As a yoga teacher, I often say, “Your body is your emotional signature.”
It actually started from my wise eccentric grandmother who told me a long time ago, “Look at a man’s feet. If they are soft and namby-pamby, he is not to be relied on. He’d be off at the first sight of trouble.”
No truer words have ever been spoken, Granny.
It is so fundamental to yoga philosophy, too: you have to be firmly grounded to begin the practice. Life has not even begun if your standing leg is shaking. Do not proceed until you establish a strong base. Focus on your feet, spread your toes, engage your core, grow tall.
But here’s the piece: I notice students slouching in class, not because they are lazy, but because they have no core strength. Core strength is something that has to be cultivated because your journey cultivating it gives you the internal strength, fortitude and resilience that you need it life. You need to stick to a tough practice to get a strong core. In my forthcoming parenting book, I wrote that children need strong roots, not just tall branches because I have seen too many high flyers with no backbone and no moral fibre. Whatever their paper successes are, I would be ashamed to call them my children.
A recent University College London study involving 1,500 subjects found that small changes to a woman’s stance can have a big effect on how she is perceived, even when what she wears and says stay the same. People tend to take those who stand with feet wide apart and who used their hands to illustrate points were more widely believed, though they were saying the same thing and dressed in the same way as subjects in the control group.
The research, led by Professor Amy Cody showed that showed that standing in a powerful pose for just two minutes can re-set the body’s chemistry.
In the quest to produce wonder kids, many parents are missing this: growing inner strength in a child. Academic success and external achievements should be matched by a strong body, mind, heart, spirit and character, which is expressed in a person’s body language. Yes, your body language is your business card in both your professional and private lives.

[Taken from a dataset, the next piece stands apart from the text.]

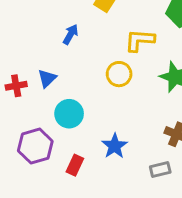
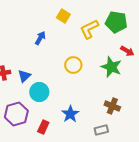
yellow L-shape: (140, 40) -> (89, 29), moved, turned -30
blue triangle: (47, 78) -> (24, 76), moved

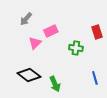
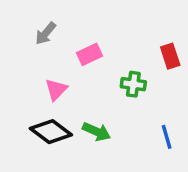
pink triangle: (35, 43) -> (56, 89), moved
green arrow: (55, 84) -> (96, 132), moved, turned -42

Here’s a two minute a day yoga practice for adults and children: close your eyes. Stand with your feet apart, put your hands on your hips and mentally push your hips down, rooting the lower half of your body. Breathe deeply. Feel the life in your breath. Lengthen your spine, open up your chest, lift your heart upwards. Breathe. Grow strong in this pose.
My sixteen year old daughter and her teammate unconsciously standing in this ‘winner’ pose – team sports are good for children!